Die kleine Bäckerei am Hafen, zu der sie als Nächstes fuhren, war eine der ältesten in Jüstering und lag in einer malerischen Seitengasse. Dieses Mal kam Klaus selbstverständlich mit. In dem kleinen Laden duftete es nach Frischgebackenem. Ein Hafenarbeiter war gerade damit beschäftigt, eine Menge Proviant und Kaffee für sich und seine Kollegen zu kaufen. Als er endlich seine Kaffeebecher und Bäckereitüten aus der Bäckerei hinausbalancierte, sprach Minke die Verkäuferin an. »Sind Sie Frau Rothfuß?«
Die Verkäuferin, eine Frau mit ausladenden Hüften und Busen, nickte. »Und Sie sind die Kommissarin?«, sie entblößte beim Lächeln einen blinkenden Schmuckstein im Schneidezahn. »Wissen Sie, ich habe noch nie bei der Polizei angerufen. Aber unter diesen Umständen … Da ist es doch meine Pflicht, mich zu melden, denke ich.«
Klaus betrachtete mit leuchtenden Augen die Kuchenauswahl und machte keine Anstalten, sich am Gespräch zu beteiligen. »Das haben Sie richtig gemacht«, bestätigte Minke. »Also – Sie sind sich sicher, dass David Holt vorgestern Morgen hier war?«
»Oh ja, garantiert. Er ist ein Stammkunde von uns, kommt immer morgens vor der Arbeit. Wissen Sie«, Frau Rothfuß beugte sich vertraulich zwinkernd vor, »meine Kolleginnen und ich streiten uns immer ein bisschen darum, wer ihn bedienen darf. Schon ein echtes Schnuckelchen, stimmt‘s?«
Minke schnitt eine Grimasse. »Ist mir noch gar nicht aufgefallen. War irgendetwas Ungewöhnliches daran, wie David an diesem Morgen war?«
»Nein. Außer, dass er ein bisschen früher dran war als sonst. Normalerweise kommt er etwa zehn vor acht. Aber dieses Mal war er sicher … na ja, fünf bis zehn Minuten früher hier.«
Ja, weil er vorher bei der Post war, dachte Minke. Wenn ich bloß wüsste, was in dem Paket war.

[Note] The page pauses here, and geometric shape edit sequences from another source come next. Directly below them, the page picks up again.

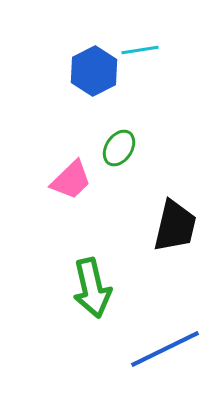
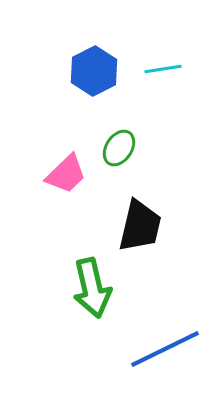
cyan line: moved 23 px right, 19 px down
pink trapezoid: moved 5 px left, 6 px up
black trapezoid: moved 35 px left
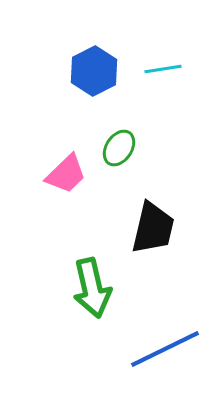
black trapezoid: moved 13 px right, 2 px down
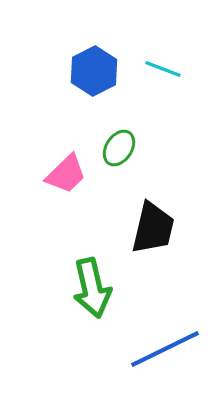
cyan line: rotated 30 degrees clockwise
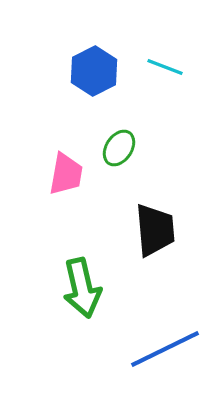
cyan line: moved 2 px right, 2 px up
pink trapezoid: rotated 36 degrees counterclockwise
black trapezoid: moved 2 px right, 2 px down; rotated 18 degrees counterclockwise
green arrow: moved 10 px left
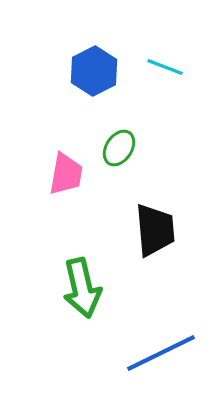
blue line: moved 4 px left, 4 px down
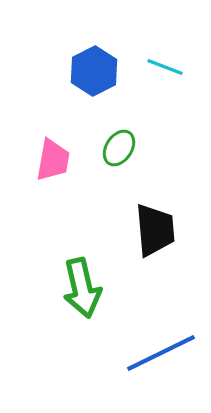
pink trapezoid: moved 13 px left, 14 px up
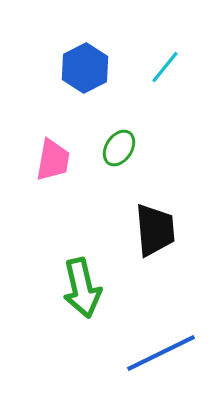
cyan line: rotated 72 degrees counterclockwise
blue hexagon: moved 9 px left, 3 px up
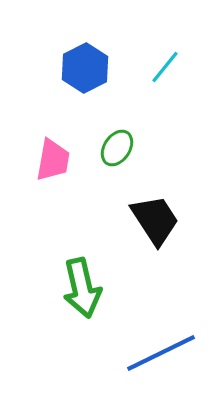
green ellipse: moved 2 px left
black trapezoid: moved 10 px up; rotated 28 degrees counterclockwise
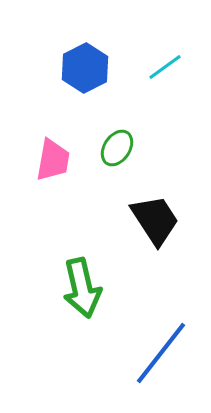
cyan line: rotated 15 degrees clockwise
blue line: rotated 26 degrees counterclockwise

Was konnte an einem Buch so wichtig sein?
Währenddessen redete die Verkäuferin weiter: »›Moin, Herr Holt‹, habe ich gesagt und er hat zurückgegrüßt. Er hat ja so ein nettes Lächeln, richtig zum Dahinschmelzen. ›Dasselbe wie immer?‹, habe ich gefragt – er nimmt immer das Käsebrötchen mit Tomate und Gurke – und er hat genickt. Ich habe ihm das Brötchen eingepackt, er hat bezahlt. ›Einen schönen Tag, Frau Rothfuß‹, hat er gesagt. ›Das wünsche ich Ihnen auch‹, habe ich geantwortet. Dann ist er gegangen.«
Sie sah aus, als wäre es ihr unangenehm, nicht mehr beitragen zu können. »Und er ist wirklich verschwunden?«
»Ja – auf dem Weg zur Arbeit.«
Frau Roth erbleichte. »Aber das heißt ja – dass ich vielleicht die Letzte bin, die ihn gesehen hat!«
Minke nickte.
»Wie furchtbar«, die Verkäuferin schlug sich die Hände vor den Mund.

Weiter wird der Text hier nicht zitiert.